- Battle of Mojmilo Ridge: Part of the Siege of Sarajevo
| Date | 8–11 June 1992 |
| Location | Sarajevo, Bosnia and Herzegovina |
| Result | TOBiH victory VRS was forced to retreat after heavy losses; TOBiH successfully repelled the attackers; |

Belligerents
- Bosnia and Herzegovina: Republika Srpska

Commanders and leaders
- Esad Pelko Sefer Halilović: Unknown

Units involved
- Territorial Defence of Bosnia and Herzegovina: Army of Republika Srpska

Strength
- Unknown: 500 troops, 2 transporters, 4 tanks

Casualties and losses
- Unknown: All 4 tanks destroyed

= Battle of Mojmilo Ridge =

1992 event of the Siege of Sarajevo

The Battle of Mojmilo Ridge was an engagement during the Siege of Sarajevo in 1992, in which Bosnian government forces captured and held Mojmilo Ridge, southwest of the city, removing a sniper threat to Sarajevo's southwestern neighborhoods.

== Background ==
Sarajevo was besieged by Bosnian Serb forces and remnants of the Yugoslav People's Army (JNA) throughout 1992. Mojmilo Ridge was a critical position providing the Serb forces with a sniper advantage over southwestern parts of Sarajevo. The defense of the city relied on a combination of government police, local militias, support. Control of Mojmilo Hill was strategically significant, as it hindered enemy advancements toward key military installations such as the "Viktor Bubanj" and Nedžarići barracks. This defensive effort also thwarted attempts to encircle the Dobrinja area, contributing to the broader defense of the region.
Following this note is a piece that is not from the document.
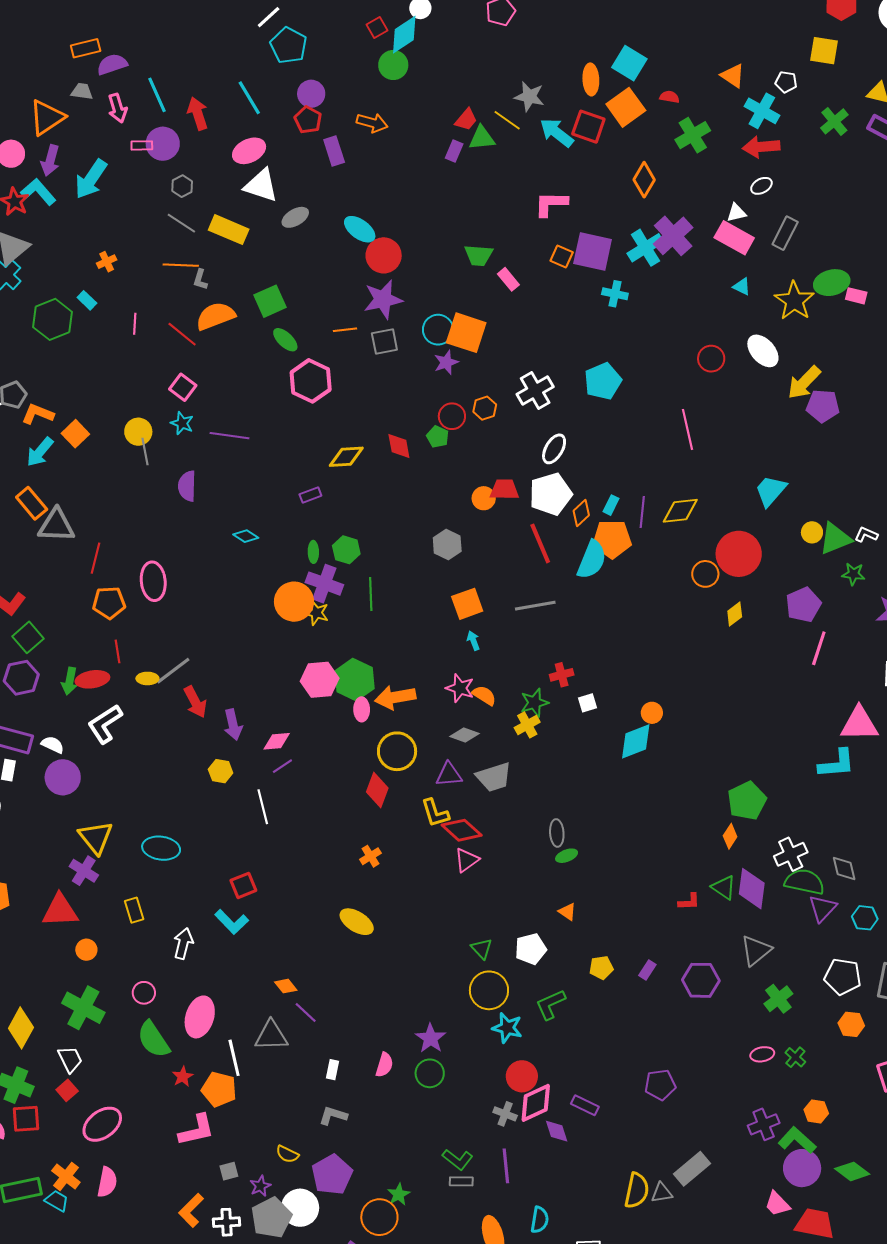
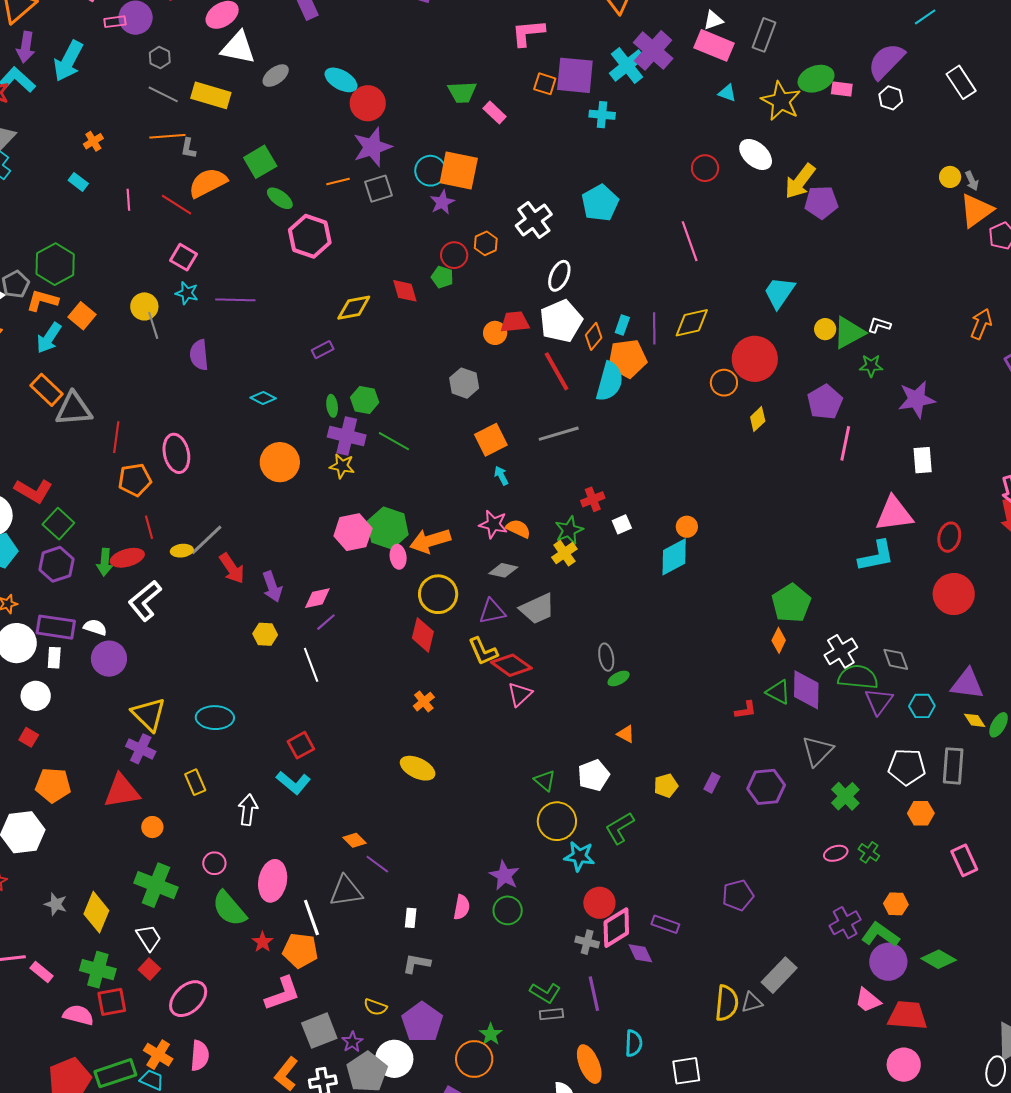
green hexagon: (53, 319) -> (55, 264), moved
green line: (371, 594) -> (394, 441), turned -52
orange circle: (294, 602) -> (280, 462), moved
gray square: (229, 1171) -> (319, 1031), size x1.8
The JNA attempted a major escalation against the city by sending two armored columns from garrisons outside Sarajevo on 2 May. One column advanced from the west near Sarajevo Airport but was halted by improvised government defenses in the Stup neighborhood. Another column moved north from the Lukavica barracks toward the government-controlled city center. Bosnian forces, repelled the advance using Molotov cocktails, rifle grenades, and a makeshift artillery piece. Four tanks were destroyed, and the remaining vehicles retreated south with no ground gained, marking a significant psychological victory for the defenders of Sarajevo.

==Battle==
In June 1992, the government of the Republic of Bosnia and Herzegovina launched a coordinated operation to secure Mojmilo Ridge, a strategic high ground southwest of Sarajevo. The area had been used by Bosnian Serb forces to target the city with snipers and sporadic artillery fire. The ridge's capture was essential to reduce threats to the southwestern neighborhoods of Sarajevo.
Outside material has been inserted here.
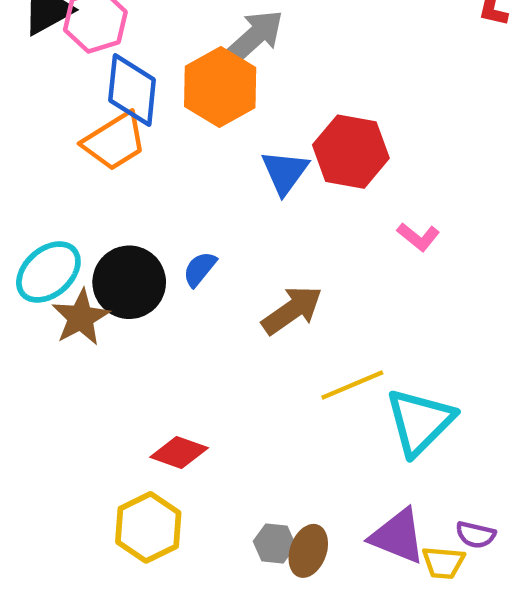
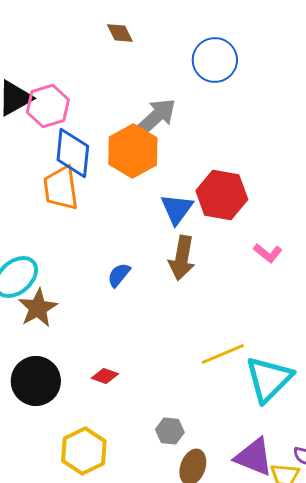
orange trapezoid: (114, 141) -> (61, 188), turned 114
black circle: (129, 282) -> (36, 381), moved
brown arrow: (292, 310) -> (182, 258), moved, turned 135
red diamond: (179, 453) -> (105, 376), moved, size x0.7
gray hexagon: (274, 544) -> (170, 431), moved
Following these clashes, the Bosnian Government organized attacks to secure hilltop positions overlooking the city. Their efforts were met with resistance, but they successfully captured Mojmilo Ridge. While some gains were temporary due to counterattacks and artillery fire, retaining control of the ridge removed the sniper threat to key parts of the city, providing Sarajevo with a crucial defensive advantage during the ongoing siege.